Clouds may spoil a picnic or block our view of the stars, but they could also help scientists discover life on distant planets.
A new study from Cornell University shows that the colorful microorganisms floating high above Earth might offer important clues for detecting life in the cloudy atmospheres of exoplanets.
For the first time, researchers have created reflectance spectra—a kind of color map—of different microorganisms that live in Earth’s upper atmosphere.
These tiny life forms, including bacteria with bright pigments, exist high above the surface, though they are rare.
Even if they are not common enough on Earth to be seen from space, their colorful signatures could help astronomers spot similar microbes elsewhere in the universe.
Astrobiologist Ligia Coelho, a 51 Pegasi b Postdoctoral Fellow in Cornell’s College of Arts and Sciences and the Carl Sagan Institute, led the study. She explained that Earth’s atmosphere hosts a surprising community of microbes that produce striking pigments.
These pigments protect them from harsh conditions, such as intense ultraviolet radiation and extreme dryness. Because these colors reflect light in unique ways, they can create signals that telescopes might detect on other planets.
Published on November 11 in Astrophysical Journal Letters, the study provides a new set of tools for astronomers.

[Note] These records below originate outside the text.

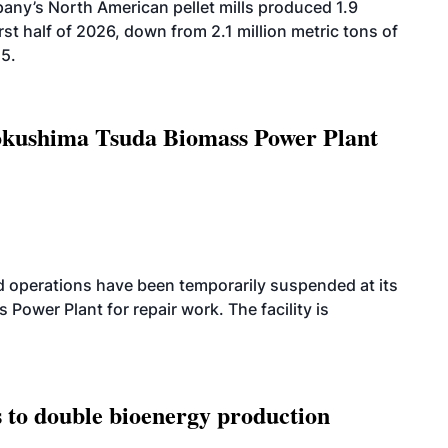
ny’s North American pellet mills produced 1.9
rst half of 2026, down from 2.1 million metric tons of
25.
Tokushima Tsuda Biomass Power Plant
 operations have been temporarily suspended at its
wer Plant for repair work. The facility is
 to double bioenergy production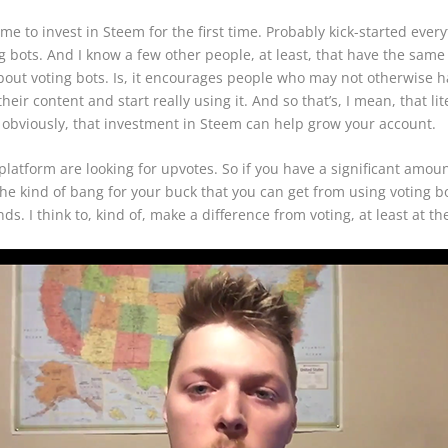
e to invest in Steem for the first time. Probably kick-started everyt
bots. And I know a few other people, at least, that have the same ex
g about voting bots. Is, it encourages people who may not otherwise 
ir content and start really using it. And so that’s, I mean, that li
, obviously, that investment in Steem can help grow your account.
t platform are looking for upvotes. So if you have a significant amo
 the kind of bang for your buck that you can get from using voting b
s. I think to, kind of, make a difference from voting, at least at t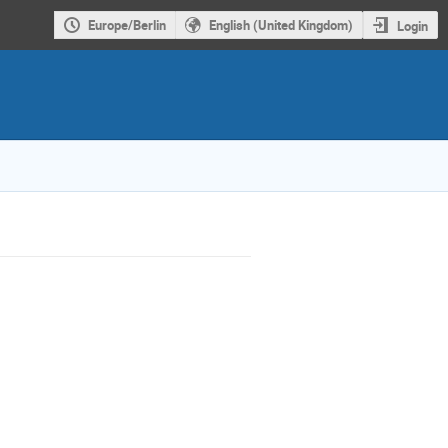
Europe/Berlin
English (United Kingdom)
Login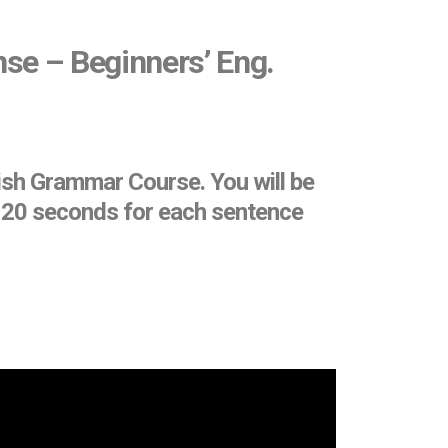
nse – Beginners’ Eng.
ish Grammar Course. You will be
et 20 seconds for each sentence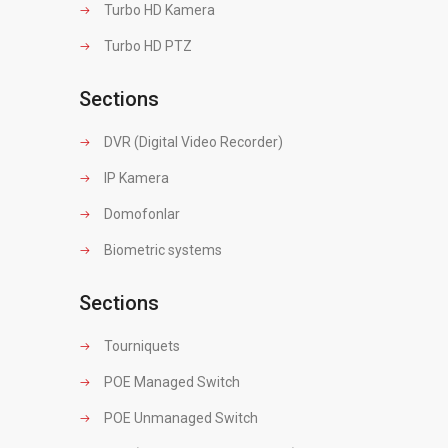
Turbo HD Kamera
Turbo HD PTZ
Sections
DVR (Digital Video Recorder)
IP Kamera
Domofonlar
Biometric systems
Sections
Tourniquets
POE Managed Switch
POE Unmanaged Switch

Coelho and her team collected samples of seven different bacteria from the lower stratosphere, between 21 and 29 kilometers above the Earth’s surface.
The samples were gathered using a latex balloon by collaborator Brent Christner from the University of Florida, whose previous research has shown that some microbes survive at altitudes up to 38 kilometers.
Once collected, the bacteria were grown in the lab and analyzed to measure how they reflect light. These measurements revealed unique color signatures that could function as biosignatures—clues that point to the presence of life. The researchers then modeled how a planet covered in clouds filled with such colorful microbes would appear from afar. They found that the planet’s reflected light would look noticeably different from a lifeless cloudy world.
This means that clouds, once thought to hide signs of life, might actually make them easier to detect. If exoplanets have humid, cloudy atmospheres that support airborne microbes in large numbers, future telescopes might be able to identify their colorful pigments.
These findings are already shaping the design of next-generation observatories, including NASA’s upcoming Habitable Worlds Observatory and the European Southern Observatory’s Extremely Large Telescope, expected to begin observations in the 2030s.
Coelho says that pigments are universal tools used by many life forms—plants, animals, and even tiny bacteria—to survive challenging environments. By studying these pigments in our own sky, scientists now have a new way to search for life hidden in the clouds of distant worlds.